Avro Extension
The avro extension enables Goose to read Apache Avro files.
The read_avro Function
The extension adds a single Goose function, read_avro. This function can be used like so:
FROM read_avro('⟨some_file⟩.avro');
This function will expose the contents of the Avro file as a Goose table. You can then use any arbitrary SQL constructs to further transform this table.
File IO
The read_avro function is integrated into Goose's file system abstraction, meaning you can read Avro files directly from, e.g., HTTP or S3 sources. For example:
FROM read_avro('s3://⟨your-bucket⟩/⟨some_file⟩.avro');
should "just" work.
You can also glob multiple files in a single read call or pass a list of files to the functions:
FROM read_avro('some_file_*.avro');
FROM read_avro(['some_file_1.avro', 'some_file_2.avro']);
If the filenames somehow contain valuable information (as is unfortunately all-too-common), you can pass the filename argument to read_avro:
FROM read_avro('some_file_*.avro', filename=true);
This will result in an additional column in the result set that contains the actual filename of the Avro file.
Schema Conversion
This extension automatically translates the Avro Schema to the Goose schema. All Avro types can be translated, except for recursive type definitions, which Goose does not support.
The type mapping is very straightforward except for Avro's "unique" way of handling NULL. Unlike other systems, Avro does not treat NULL as a possible value in a range of e.g. INTEGER but instead represents NULL as a union of the actual type with a special NULL type. This is different to Goose, where any value can be NULL. Of course Goose also supports UNION types, but this would be quite cumbersome to work with.
This extension simplifies the Avro schema where possible: An Avro union of any type and the special null type is simplified to just the non-null type. For example, an Avro record of the union type ["int","null"] becomes a Goose INTEGER, which just happens to be NULL sometimes. Similarly, an Avro union that contains only a single type is converted to the type it contains. For example, an Avro record of the union type ["int"] also becomes a Goose INTEGER.
The extension also "flattens" the Avro schema. Avro defines tables as root-level "record" fields, which are the same as Goose STRUCT fields. For more convenient handling, this extension turns the entries of a single top-level record into top-level columns.
Implementation
Internally, this extension uses the "official" Apache Avro C API, albeit with some minor patching to allow reading of Avro files from memory.
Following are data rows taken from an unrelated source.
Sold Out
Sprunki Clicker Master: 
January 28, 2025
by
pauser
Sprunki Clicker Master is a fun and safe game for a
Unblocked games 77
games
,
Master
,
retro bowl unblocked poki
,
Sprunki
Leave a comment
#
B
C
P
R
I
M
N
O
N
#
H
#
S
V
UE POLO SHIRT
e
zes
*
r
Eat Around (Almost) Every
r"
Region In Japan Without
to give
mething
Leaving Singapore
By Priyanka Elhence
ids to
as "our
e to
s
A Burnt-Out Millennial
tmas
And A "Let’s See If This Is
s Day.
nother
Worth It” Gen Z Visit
Limitations and Future Plans
- This extension currently does not make use of parallelism when reading either a single (large) Avro file or when reading a list of files. Adding support for parallelism in the latter case is on the roadmap.
- There is currently no support for either projection or filter pushdown, but this is also planned at a later stage.
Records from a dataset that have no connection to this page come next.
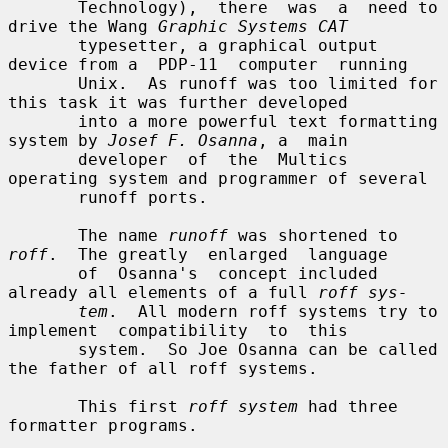
       Technology),  there  was  a  need to 
drive the Wang 
Graphic Systems CAT
       typesetter, a graphical output 
device from a  PDP-11  computer  running

       Unix.  As runoff was too limited for 
this task it was further developed

       into a more powerful text formatting 
system by 
Josef F. Osanna
, a  main

       developer  of  the  Multics  
operating system and programmer of several

       runoff ports.

       The name 
runoff
 was shortened to 
roff
.  The greatly  enlarged  language

       of  Osanna's  concept included 
already all elements of a full 
roff sys-
tem
.  All modern roff systems try to 
implement  compatibility  to  this

       system.  So Joe Osanna can be called 
the father of all roff systems.

       This first 
roff system
 had three 
formatter programs.
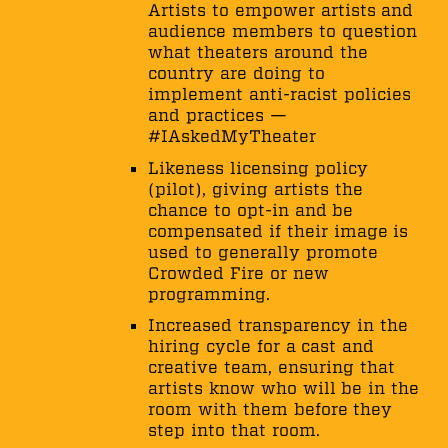
Artists to empower artists and
audience members to question
what theaters around the
country are doing to
implement anti-racist policies
and practices —
#IAskedMyTheater
Likeness licensing policy
(pilot), giving artists the
chance to opt-in and be
compensated if their image is
used to generally promote
Crowded Fire or new
programming.
Increased transparency in the
hiring cycle for a cast and
creative team, ensuring that
artists know who will be in the
room with them before they
step into that room.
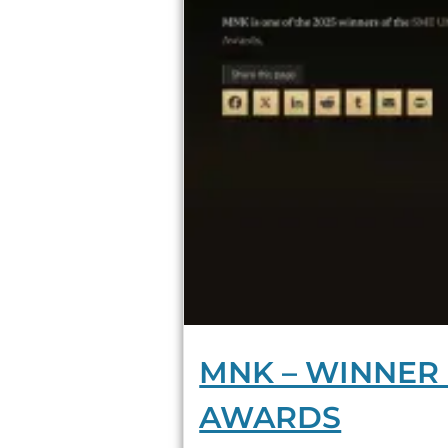
MNK – WINNER 
AWARDS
- There is currently no support for the Wasm or the Windows-MinGW builds of Goose due to issues with the Avro library dependency (sigh again). We plan to fix this eventually.
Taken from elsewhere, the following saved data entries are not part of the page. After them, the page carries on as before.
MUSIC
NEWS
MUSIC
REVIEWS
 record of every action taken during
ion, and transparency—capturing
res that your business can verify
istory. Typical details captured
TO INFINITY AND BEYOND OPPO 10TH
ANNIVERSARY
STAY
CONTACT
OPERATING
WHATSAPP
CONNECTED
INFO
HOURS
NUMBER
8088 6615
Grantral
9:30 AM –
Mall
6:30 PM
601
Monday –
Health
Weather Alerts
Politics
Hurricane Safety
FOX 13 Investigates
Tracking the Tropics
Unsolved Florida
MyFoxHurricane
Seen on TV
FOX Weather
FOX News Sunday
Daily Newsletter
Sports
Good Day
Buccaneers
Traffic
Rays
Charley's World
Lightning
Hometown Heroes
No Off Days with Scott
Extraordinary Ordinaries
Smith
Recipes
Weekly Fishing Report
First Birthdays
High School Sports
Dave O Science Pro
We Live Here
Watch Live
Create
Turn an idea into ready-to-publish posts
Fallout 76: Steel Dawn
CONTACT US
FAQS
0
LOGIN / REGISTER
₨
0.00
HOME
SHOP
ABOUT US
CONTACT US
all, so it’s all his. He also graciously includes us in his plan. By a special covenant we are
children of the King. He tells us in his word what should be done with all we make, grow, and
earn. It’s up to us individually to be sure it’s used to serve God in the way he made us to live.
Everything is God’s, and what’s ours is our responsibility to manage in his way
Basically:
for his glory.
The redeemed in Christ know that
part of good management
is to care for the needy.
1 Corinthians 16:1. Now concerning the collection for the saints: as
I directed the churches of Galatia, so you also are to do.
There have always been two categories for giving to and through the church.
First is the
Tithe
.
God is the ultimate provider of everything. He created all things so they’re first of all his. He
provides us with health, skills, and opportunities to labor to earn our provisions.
- As mentioned above, Goose cannot express recursive type definitions that Avro has, this is unlikely to ever change.
- There is no support to allow users to provide a separate Avro schema file. This is unlikely to change, all Avro files we have seen so far had their schema embedded.
- There is currently no support for the
union_by_nameflag that other readers in Goose support. This is planned for the future.